HARPSWELL — Fewer than two dozen people attended a special meeting Monday night for public comment on how much School Administrative District 75 says it will cost to keep West Harpswell School open. 

Even fewer had anything to say.

Those who did agreed on several points for the Board of Selectmen to raise to the Department of Education, including the fluctuation of cost estimates and school enrollment numbers.

Town Administrator Kristi Eiane said five people were appointed to the school cost closure review team, which was charged with reviewing closure reports and financial impacts. She said initial estimates of more than $200,000 have been reduced to just under $197,000 due to a new interpretation of the principal’s position and averaging health-care costs, among other things.
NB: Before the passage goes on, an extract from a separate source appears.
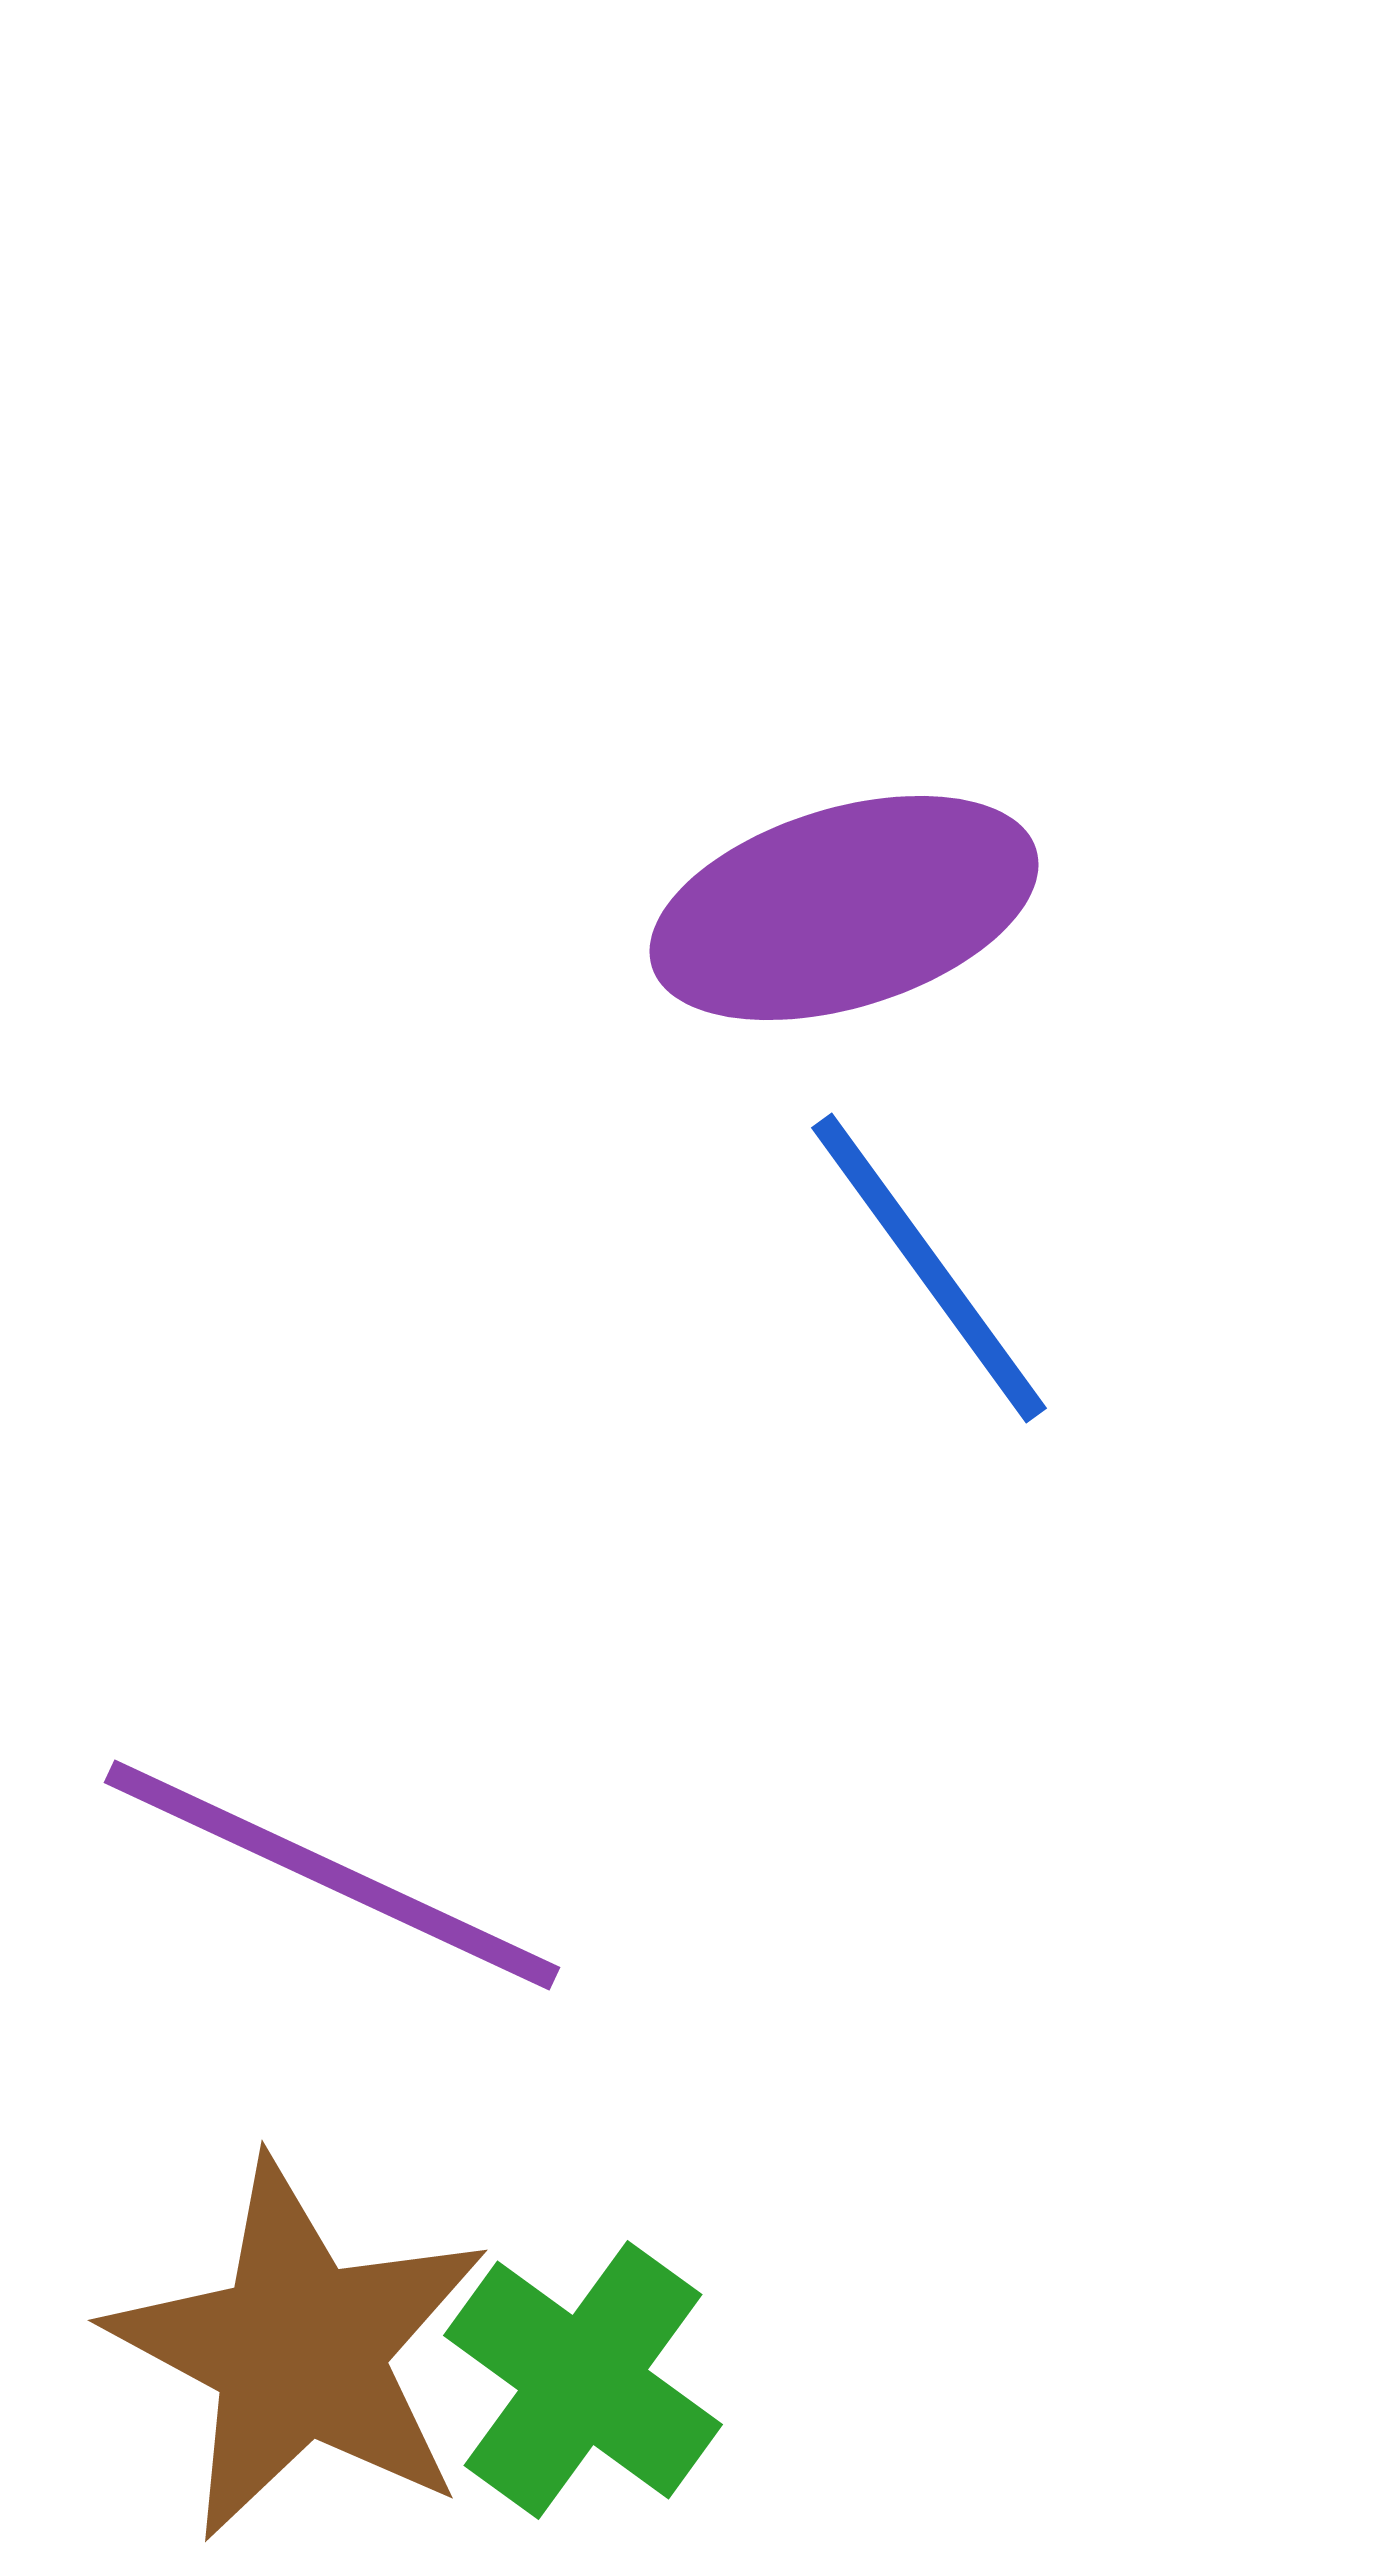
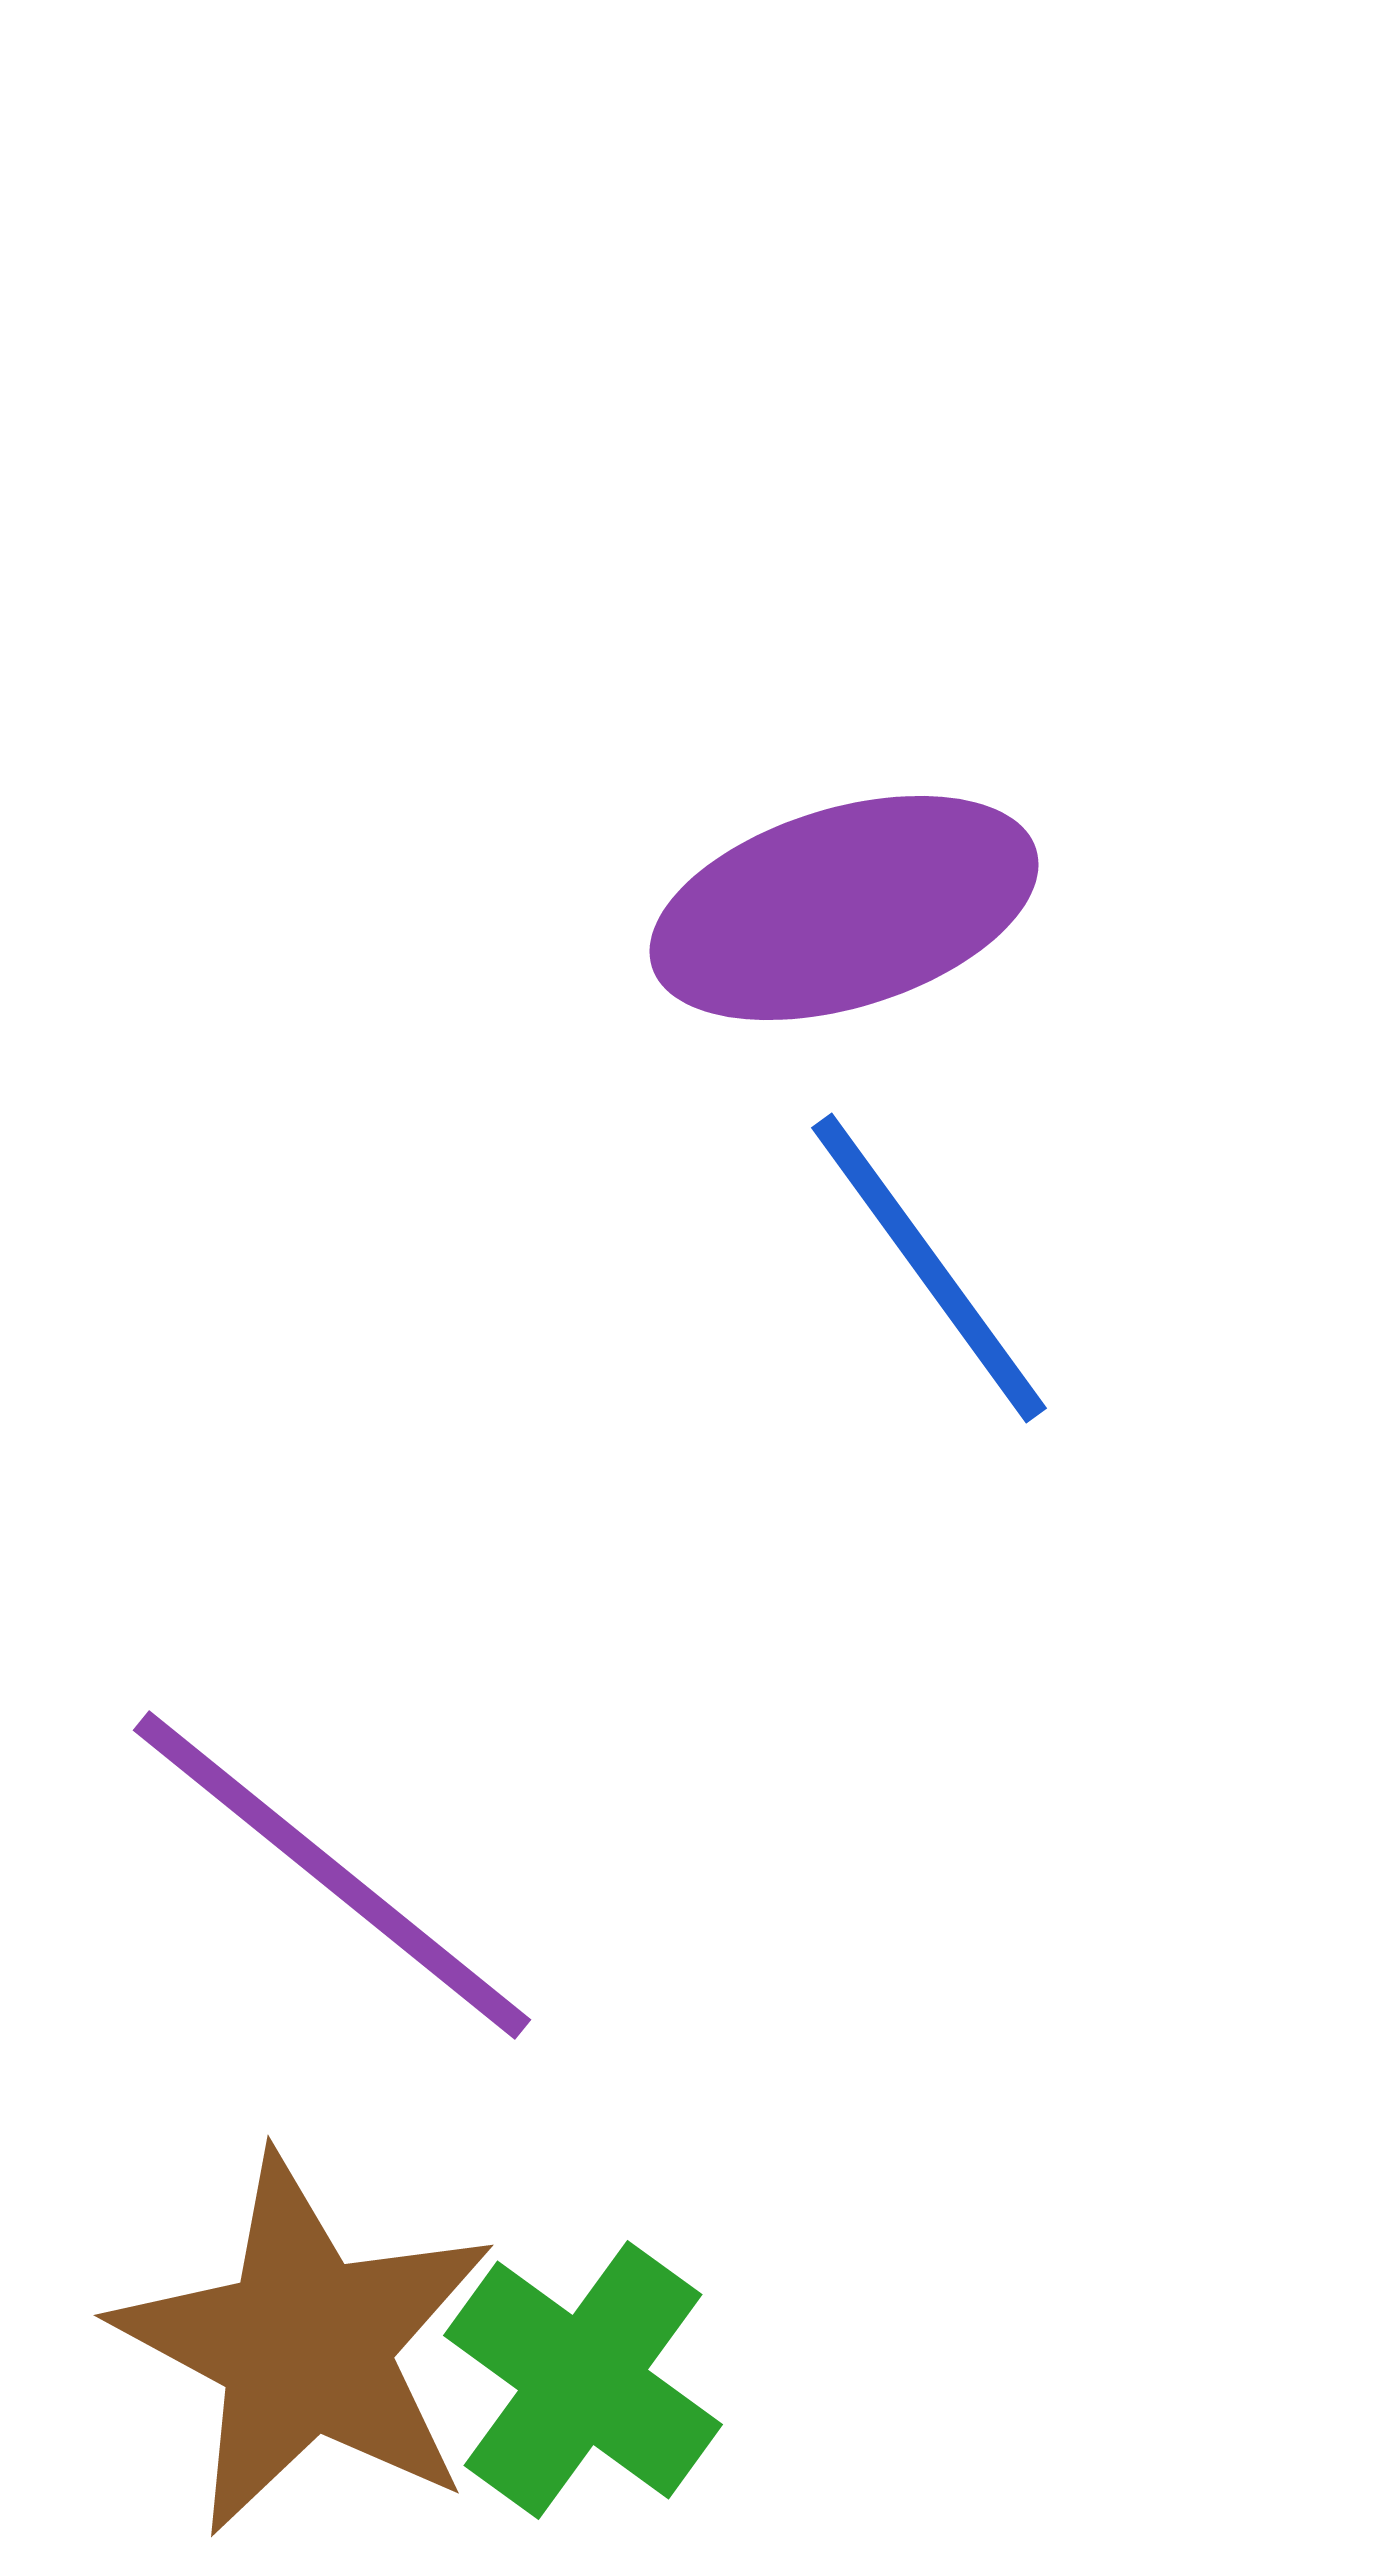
purple line: rotated 14 degrees clockwise
brown star: moved 6 px right, 5 px up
Selectmen had until Friday, Nov. 5, to comment on the cost analysis, Eiane said.

She noted there is still some question about teachers’ summer pay due to two answers received on different days, one of which had not been reviewed by the team as a whole at the time of the meeting Monday.

Resident Robert McIntyre noted some rooms at Harpswell Island School are not available for instructional purposes, such as the cafeteria.

“If Harpswell Island School were to (use those rooms as classrooms), SAD 75 would not be providing equitable resources,” he said.

McIntyre noted there is a push for SAD 75 to establish a 4-year-old educational program through grant funding and said closing West Harpswell School is “a simple absurdity,” considering the pre-kindergarten program already established at WHS. He said there are 20 children enrolled in the program and a waiting list.

He noted some other inconsistencies with the cost estimates, including what he called a “double charge” for heating oil, the estimate for which he said was based on a district-wide bulk purchase of heating oil on the last fiscal day of the year.

He suggested selectmen request a refund of the principal’s salary, too, and said he has a letter from former Education Commissioner Susan Gendron sharing his opinion regarding the refund. McIntyre suggested written instructions from the state, rather than relying on verbal agreements to avoid confusion.

“Are you suggesting we are not getting the truth from SAD 75?” Selectman Elinor Multer asked.

McIntyre responded, “It is good to have things in writing.”

Leon Ogrodnick said there have been “significant reductions” and wondered how the calculations were being made by the school district.

“When this whole thing started out last year, we were at $239,000,” he said. “We’re now down to $195,000 and there’s still outstanding questions.”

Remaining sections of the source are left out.